• **Aim of the task**
Retype the records in full, and please keep the pictures out of the copy.
Records to process START
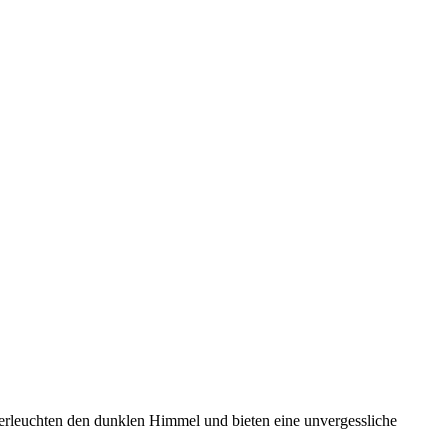
 erleuchten den dunklen Himmel und bieten eine unvergessliche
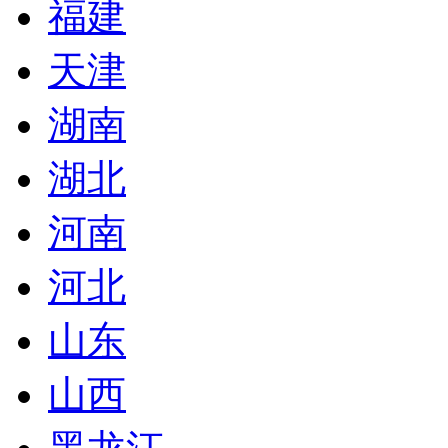
福建
天津
湖南
湖北
河南
河北
山东
山西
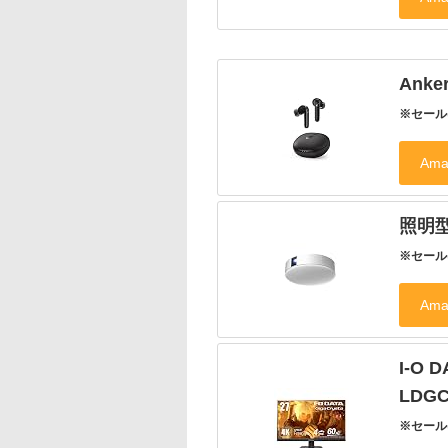
Ank
※セール
照明型
※セール
I-O
LDG
※セール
Records to process END
• **Task solution**
 erleuchten den dunklen Himmel und bieten eine unvergessliche
福建
天津
湖南
湖北
河南
河北
山东
山西
Ank
※セール
照明型
※セール
I-O
LDG
※セール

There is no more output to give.